En su comunicado de política monetaria, el Banco de Japón señaló que "a raíz del aumento de la tensión en Oriente Medio, los mercados financieros y de capitales mundiales han sido volátiles y los precios del crudo han subido de manera significativa; los acontecimientos futuros ameritan atención".
Los precios más altos del petróleo son una pesada
carga para Japón, que, al igual que Corea del Sur y Taiwán, depende de las
importaciones de la mayoría de las materias primas para industrias que dependen
en gran medida del petróleo y sus derivados.
El Kospi en Seúl perdió un 2,7% y se ubicó en
5.763,22.
En Hong Kong, el Hang Seng bajó 2% hasta 25.507,89,
mientras que el índice compuesto de Shanghái cedió 1,6% hasta 3.996,44.
El S&P/ASX 200 de Australia perdió 1,7% hasta
8.497,80 y el Taiex de Taiwán cayó 1,9%. En India, que también ha sufrido por
los shocks en el suministro de petróleo y gas, el Sensex perdió un 2,3%.
Stephen Innes, de SPI Asset Management, comentó en un
análisis: "La combinación de un petróleo más caro, rendimientos en Estados
Unidos al alza y un dólar más fuerte está actuando como una bola de demolición
macroeconómica sobre los activos y las divisas asiáticas".
El S&P 500 cayó un 1,4% el miércoles hasta
6.624,70, pasando a registrar pérdidas en lo que va de la semana.

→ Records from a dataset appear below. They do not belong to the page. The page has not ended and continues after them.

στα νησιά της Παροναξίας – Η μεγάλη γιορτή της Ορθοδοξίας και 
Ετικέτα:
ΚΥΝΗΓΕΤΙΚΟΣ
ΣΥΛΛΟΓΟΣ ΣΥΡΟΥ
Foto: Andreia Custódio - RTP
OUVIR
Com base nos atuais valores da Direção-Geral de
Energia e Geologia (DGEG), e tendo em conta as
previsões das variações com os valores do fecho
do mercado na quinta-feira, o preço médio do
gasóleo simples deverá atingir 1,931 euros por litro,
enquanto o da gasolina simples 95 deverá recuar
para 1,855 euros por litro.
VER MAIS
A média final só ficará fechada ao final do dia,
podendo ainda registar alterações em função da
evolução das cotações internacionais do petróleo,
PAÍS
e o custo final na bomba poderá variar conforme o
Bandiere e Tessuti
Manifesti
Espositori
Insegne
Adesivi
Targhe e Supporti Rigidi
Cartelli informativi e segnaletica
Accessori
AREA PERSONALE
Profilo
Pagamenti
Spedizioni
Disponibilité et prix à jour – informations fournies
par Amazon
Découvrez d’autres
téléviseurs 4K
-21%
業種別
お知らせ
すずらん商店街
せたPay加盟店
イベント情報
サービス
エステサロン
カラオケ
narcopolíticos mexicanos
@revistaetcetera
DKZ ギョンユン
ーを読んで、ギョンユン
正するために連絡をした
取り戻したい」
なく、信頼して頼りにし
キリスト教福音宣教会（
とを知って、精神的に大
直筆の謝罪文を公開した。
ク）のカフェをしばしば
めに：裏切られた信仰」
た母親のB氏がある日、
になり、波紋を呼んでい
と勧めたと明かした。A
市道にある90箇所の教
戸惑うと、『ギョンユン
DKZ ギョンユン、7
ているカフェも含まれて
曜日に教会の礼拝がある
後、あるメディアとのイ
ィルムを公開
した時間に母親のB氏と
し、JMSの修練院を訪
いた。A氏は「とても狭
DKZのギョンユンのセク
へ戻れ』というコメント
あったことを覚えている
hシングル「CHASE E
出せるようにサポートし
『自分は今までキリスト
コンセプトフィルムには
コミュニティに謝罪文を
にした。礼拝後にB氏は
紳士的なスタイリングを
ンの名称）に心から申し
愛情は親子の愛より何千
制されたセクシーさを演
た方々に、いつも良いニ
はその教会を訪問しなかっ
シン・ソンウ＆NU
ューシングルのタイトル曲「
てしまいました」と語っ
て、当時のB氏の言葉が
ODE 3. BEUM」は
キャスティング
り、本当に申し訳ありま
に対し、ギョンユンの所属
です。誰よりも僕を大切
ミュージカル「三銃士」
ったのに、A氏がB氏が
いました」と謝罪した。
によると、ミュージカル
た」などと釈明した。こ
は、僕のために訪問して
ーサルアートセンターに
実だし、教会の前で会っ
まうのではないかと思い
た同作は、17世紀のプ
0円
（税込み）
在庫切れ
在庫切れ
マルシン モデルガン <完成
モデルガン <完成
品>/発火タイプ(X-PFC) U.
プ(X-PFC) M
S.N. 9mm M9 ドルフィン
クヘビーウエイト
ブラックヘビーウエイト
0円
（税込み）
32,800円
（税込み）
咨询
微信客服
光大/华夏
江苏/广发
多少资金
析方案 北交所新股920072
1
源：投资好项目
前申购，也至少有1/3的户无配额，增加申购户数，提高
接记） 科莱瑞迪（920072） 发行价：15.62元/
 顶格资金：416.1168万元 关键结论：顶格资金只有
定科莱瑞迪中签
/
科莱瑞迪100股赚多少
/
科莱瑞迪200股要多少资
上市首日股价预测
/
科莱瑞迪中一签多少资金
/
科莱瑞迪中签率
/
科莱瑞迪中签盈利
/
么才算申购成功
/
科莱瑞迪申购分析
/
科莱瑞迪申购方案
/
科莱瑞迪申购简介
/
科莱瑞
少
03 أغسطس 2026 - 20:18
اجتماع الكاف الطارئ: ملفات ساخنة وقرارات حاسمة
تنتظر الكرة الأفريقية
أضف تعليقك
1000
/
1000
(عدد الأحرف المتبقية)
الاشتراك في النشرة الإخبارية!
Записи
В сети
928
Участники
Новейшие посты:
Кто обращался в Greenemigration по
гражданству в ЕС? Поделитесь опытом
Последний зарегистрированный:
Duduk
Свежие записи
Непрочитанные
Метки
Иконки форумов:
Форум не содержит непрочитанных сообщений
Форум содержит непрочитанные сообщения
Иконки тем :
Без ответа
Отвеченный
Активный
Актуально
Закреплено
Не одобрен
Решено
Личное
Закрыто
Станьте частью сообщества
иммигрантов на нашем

El promedio
industrial Dow Jones bajó el 1,6% hasta 46.225,15, y el compuesto Nasdaq retrocedió
1,5% hasta 22.152,42.
Las pérdidas se profundizaron después de que la Fed
decidiera mantener estable su tasa de interés principal, en lugar de reanudar
los recortes destinados a impulsar el mercado laboral y la economía.

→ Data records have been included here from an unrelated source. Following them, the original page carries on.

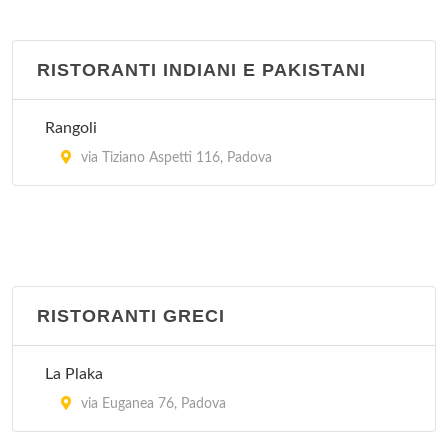
RISTORANTI INDIANI E PAKISTANI
Rangoli
via Tiziano Aspetti 116, Padova
RISTORANTI GRECI
La Plaka
via Euganea 76, Padova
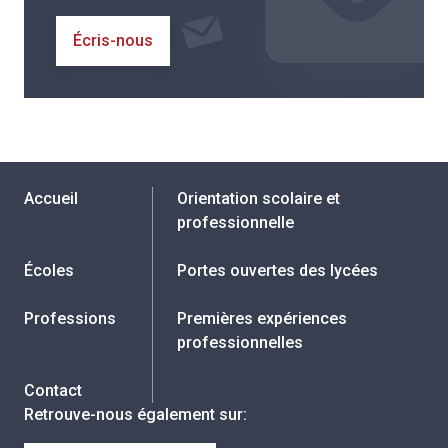
Écris-nous
Accueil
Orientation scolaire et
professionnelle
Écoles
Portes ouvertes des lycées
Professions
Premières expériences
professionnelles
Contact
Retrouve-nous également sur
:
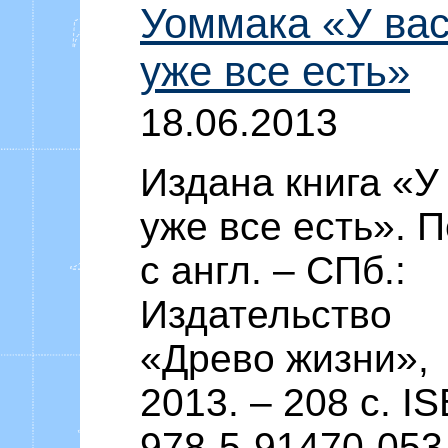
Уоммака «У ва
уже все есть»
18.06.2013
Издана книга «У
уже все есть». П
с англ. – СПб.:
Издательство
«Древо жизни»,
2013. – 208 c. I
978-5-91470-053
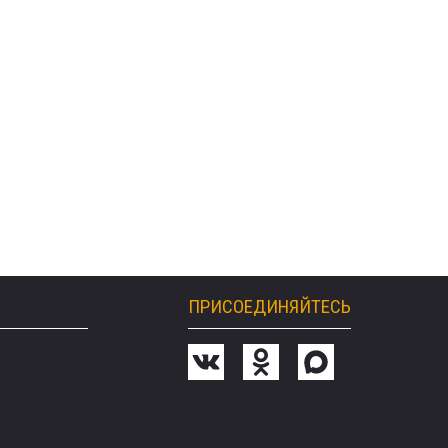
ПРИСОЕДИНЯЙТЕСЬ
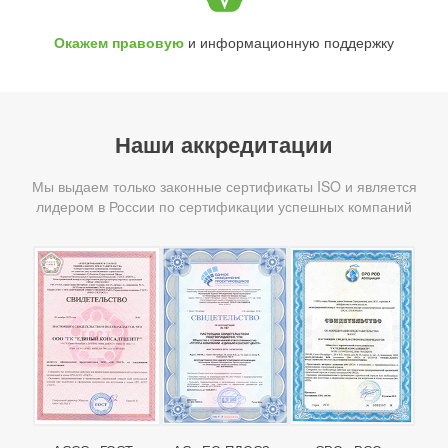
Окажем правовую
и информационную поддержку
Наши аккредитации
Мы выдаем только законные сертификаты ISO и является
лидером в России по сертификации успешных компаний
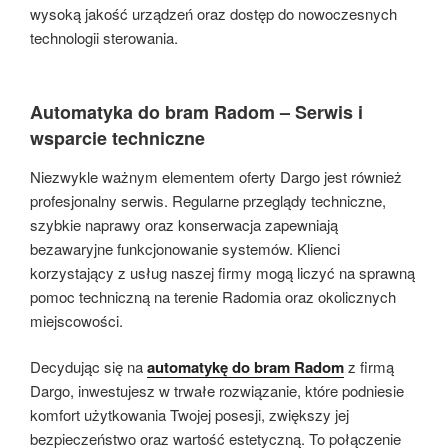
wysoką jakość urządzeń oraz dostęp do nowoczesnych
technologii sterowania.
Automatyka do bram Radom – Serwis i
wsparcie techniczne
Niezwykle ważnym elementem oferty Dargo jest również
profesjonalny serwis. Regularne przeglądy techniczne,
szybkie naprawy oraz konserwacja zapewniają
bezawaryjne funkcjonowanie systemów. Klienci
korzystający z usług naszej firmy mogą liczyć na sprawną
pomoc techniczną na terenie Radomia oraz okolicznych
miejscowości.
Decydując się na
automatykę do bram Radom
z firmą
Dargo, inwestujesz w trwałe rozwiązanie, które podniesie
komfort użytkowania Twojej posesji, zwiększy jej
bezpieczeństwo oraz wartość estetyczną. To połączenie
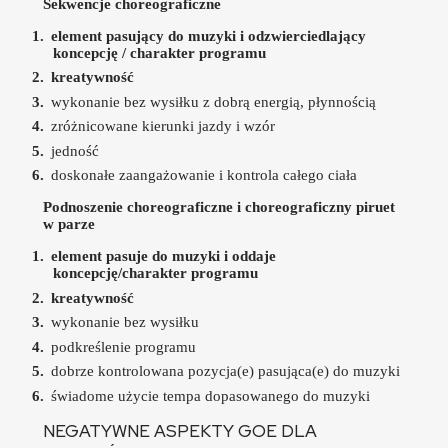
Sekwencje choreograficzne
element pasujący do muzyki i odzwierciedlający
koncepcję / charakter programu
kreatywność
wykonanie bez wysiłku z dobrą energią, płynnością
zróżnicowane kierunki jazdy i wzór
jedność
doskonałe zaangażowanie i kontrola całego ciała
Podnoszenie choreograficzne i choreograficzny piruet
w parze
element pasuje do muzyki i oddaje
koncepcję/charakter programu
kreatywność
wykonanie bez wysiłku
podkreślenie programu
dobrze kontrolowana pozycja(e) pasująca(e) do muzyki
świadome użycie tempa dopasowanego do muzyki
NEGATYWNE ASPEKTY GOE DLA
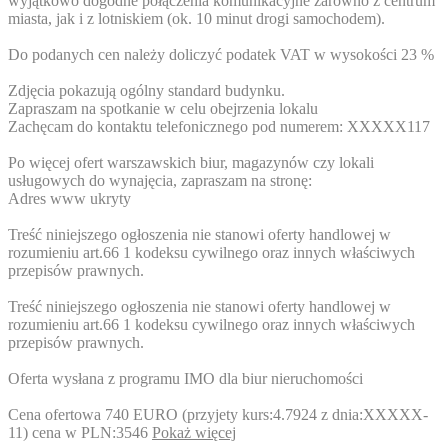
wyjątkowo dogodne połączenia komunikacyjne zarówno z centrum
miasta, jak i z lotniskiem (ok. 10 minut drogi samochodem).
Do podanych cen należy doliczyć podatek VAT w wysokości 23 %
Zdjęcia pokazują ogólny standard budynku.
Zapraszam na spotkanie w celu obejrzenia lokalu
Zachęcam do kontaktu telefonicznego pod numerem:
XXXXX117
Po więcej ofert warszawskich biur, magazynów czy lokali
usługowych do wynajęcia, zapraszam na stronę:
Adres www ukryty
Treść niniejszego ogłoszenia nie stanowi oferty handlowej w
rozumieniu art.66 1 kodeksu cywilnego oraz innych właściwych
przepisów prawnych.
Treść niniejszego ogłoszenia nie stanowi oferty handlowej w
rozumieniu art.66 1 kodeksu cywilnego oraz innych właściwych
przepisów prawnych.
Oferta wysłana z programu IMO dla biur nieruchomości
Cena ofertowa 740 EURO (przyjety kurs:4.7924 z dnia:
XXXXX-
11
) cena w PLN:3546
Pokaż więcej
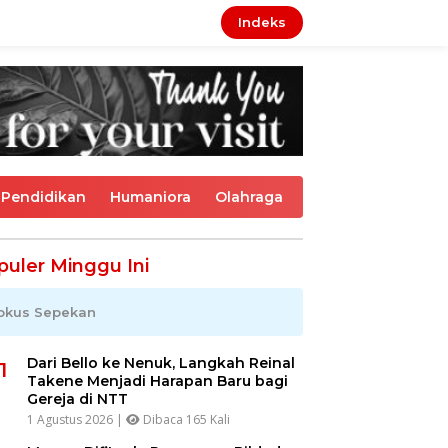
Indeks
Pendidikan
Humaniora
Olahraga
puler Minggu Ini
okus Sepekan
Dari Bello ke Nenuk, Langkah Reinal
1
Takene Menjadi Harapan Baru bagi
Gereja di NTT
1 Agustus 2026 |
Dibaca 165 Kali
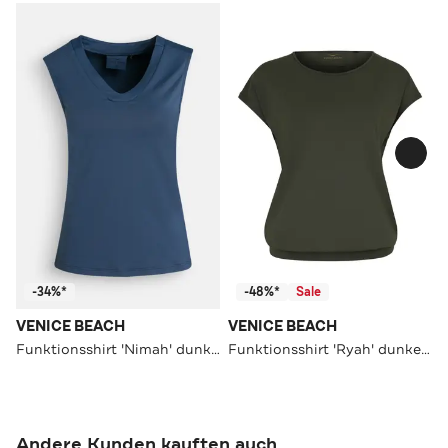
-34%*
-48%*
Sale
VENICE BEACH
VENICE BEACH
Funktionsshirt 'Nimah' dunkelblau
Funktionsshirt 'Ryah' dunkelgrün
Andere Kunden kauften auch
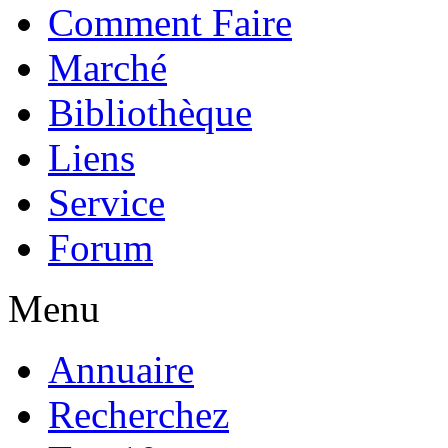
Comment Faire
Marché
Bibliothèque
Liens
Service
Forum
Menu
Annuaire
Recherchez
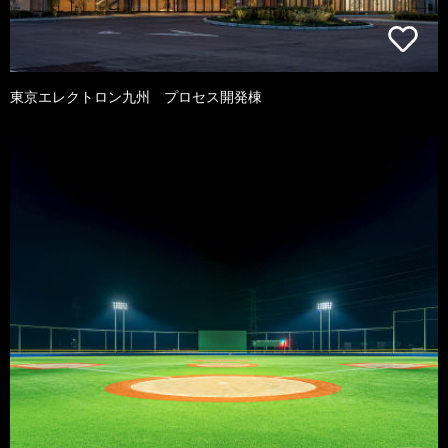
東京エレクトロン九州 プロセス開発棟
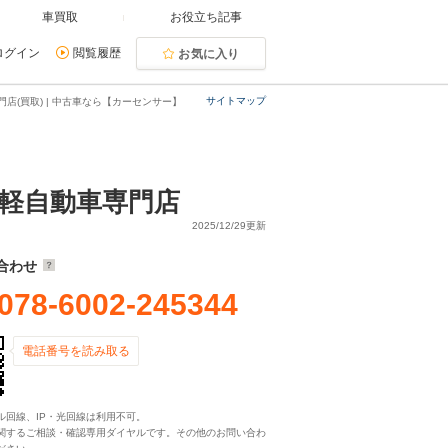
車買取
お役立ち記事
ログイン
閲覧履歴
お気に入り
サイトマップ
(買取) | 中古車なら【カーセンサー】
 軽自動車専門店
2025/12/29更新
合わせ
078-6002-245344
電話番号を読み取る
ル回線、IP・光回線は利用不可。
関するご相談・確認専用ダイヤルです。その他のお問い合わ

El presidente de la Fed, Jerome Powell, expresó:
"Simplemente no lo sabemos", al referirse a lo que ocurrirá con los
precios del petróleo, así como a cuánto tiempo tardarán los aranceles del
presidente Donald Trump en trasladarse por completo al sistema.

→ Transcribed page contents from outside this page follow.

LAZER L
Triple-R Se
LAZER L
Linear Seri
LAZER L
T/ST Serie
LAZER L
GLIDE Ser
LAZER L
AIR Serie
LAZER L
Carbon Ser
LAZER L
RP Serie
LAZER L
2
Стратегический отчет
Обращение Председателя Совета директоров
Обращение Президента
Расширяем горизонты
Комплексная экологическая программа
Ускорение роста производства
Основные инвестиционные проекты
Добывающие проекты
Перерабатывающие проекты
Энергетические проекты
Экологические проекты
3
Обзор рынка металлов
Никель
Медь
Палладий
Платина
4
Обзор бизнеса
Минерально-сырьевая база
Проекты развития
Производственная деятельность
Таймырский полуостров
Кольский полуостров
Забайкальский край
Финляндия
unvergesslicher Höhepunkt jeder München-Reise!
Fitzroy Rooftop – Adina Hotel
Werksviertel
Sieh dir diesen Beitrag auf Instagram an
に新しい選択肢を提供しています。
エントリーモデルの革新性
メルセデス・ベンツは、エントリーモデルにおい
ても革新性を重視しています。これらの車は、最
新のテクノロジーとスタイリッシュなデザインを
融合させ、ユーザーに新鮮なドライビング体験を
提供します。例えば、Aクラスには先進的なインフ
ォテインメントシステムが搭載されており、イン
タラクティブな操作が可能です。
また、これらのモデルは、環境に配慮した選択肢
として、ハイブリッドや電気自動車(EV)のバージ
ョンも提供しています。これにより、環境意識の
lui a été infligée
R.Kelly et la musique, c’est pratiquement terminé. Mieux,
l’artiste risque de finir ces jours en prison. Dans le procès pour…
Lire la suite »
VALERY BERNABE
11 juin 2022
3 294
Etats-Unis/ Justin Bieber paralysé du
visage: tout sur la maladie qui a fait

Un informe publicado la mañana del miércoles mostró
que las presiones inflacionarias ya estaban aumentando antes de que comenzara
la guerra. Indicó que la inflación a nivel mayorista en Estados Unidos se
aceleró inesperadamente el mes pasado hasta 3,4%.
En otras operaciones a primera hora del jueves, el
dólar de Estados Unidos bajó a 159,71 yenes japoneses desde 159,88 yenes. El
euro subió a 1,1467 dólares desde 1,1453 dólares.